Actually I am a meat eater and I so think that we humans as meat eaters, or wearing leather or using animal products are pretty much acting toward animals as a psychopath does toward us—we are predators of animals without conscience for “humanely” utilizing them for food and other uses to maintain our species, the psychopaths are predators of other humans without the “humanity” of not mistreating the other humans.
I respect your right to be a vegan, and to not utilize any animals for forced labor, food, medical research, production of vaccines, for clothing, glue, or any of the thousands of uses that are made of animals and their bi-products, for whatever reason you choose to do so.
However, I don’t believe that because Gem does not share your views on veganism, and ate a rack of lamb for Easter dinner, that that in any way means that she is doing the equivalent of “eating a child” or that she is a heartless person for eating meat. In my opinion, people who “inflict suffering without remorse” on people or animals are psychopaths and should be prosecuted to the full extent of the law. A humane death of an animal, though, so that the animal is deprived of life in a manner in quick manner in which it does not suffer fear or pain doesn’t fall into that catagory of psychopathology.

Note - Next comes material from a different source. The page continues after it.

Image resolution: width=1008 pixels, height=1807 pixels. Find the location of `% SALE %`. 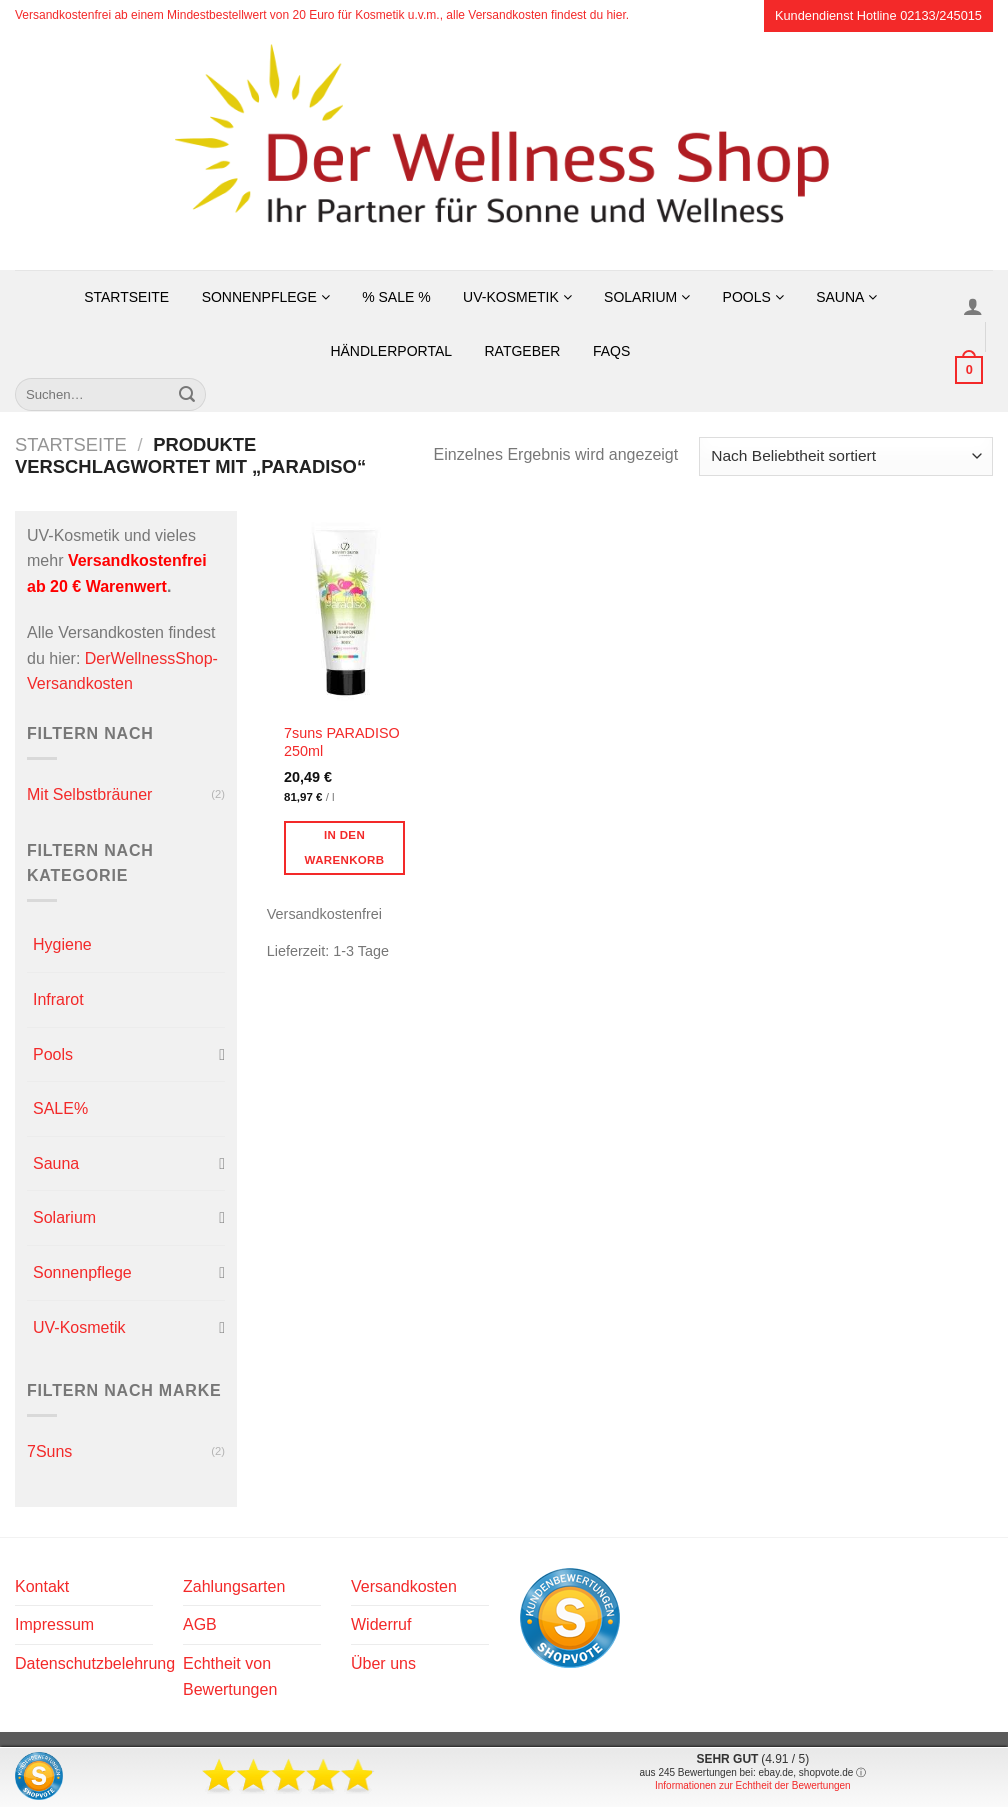

% SALE % is located at coordinates (396, 297).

Actually, this is one reason that I raise my own meat and slaughter it myself so that my animals live healthy lives and happy, contented lives, and do not suffer fear or pain at the end. But I do very much honor your decision to be a vegan.
Well, I hope everyone had a nice Easter. Why am i always invisible? I feel like I just don’t belong anywhere.
Dear bulletproof,
Surely if I can support and honour your decision to be a vegan, surely you, for your part, can honour my decision to be a meat eater! Live and let live, I say!{Why do you think we have 3 kinds of teeth, Incisors,{biting teeth,} canines,} for tearing flesh}, and molars, [for grinding fruits and nuts.] we are omnivores, ie, we eat meat, fruit, nuts, and vegies.!
Its YOUR CHOICE to be a vegan, just as its MY CHOICE to be an Omnivore.Also, I find it offensive that you say, I am eating children. Since when was a baby lamb a child? Lion s a nd tigers have no problem catching, killing and eating wild deer, for example,they do it to survive. Sometimes, they start to eat them while they are still alive! Eat, or be eaten.Sure, we have a choice, as human beings, NOT to eat meat but you dont convert people to your way of thinking by trying to “guilt” or “browbeat’ them to your way of thinking.This is what spaths do, we know better than they do.Love, Gem.
Why do we think we should convert people at all? Why do we think we know, have the answers anyway? Does it matter whether it’s about a phylosophy, a Religion, a matter of diet, politics…..anything?
The mere suggestion is a critisism, and a vielled suggestion that, “I have the answer, “you don’t. Therefore, I’m superior to you, and you’re stupid.”
Yeah. Live and let live. But that means even if your beliefs are the ones in question.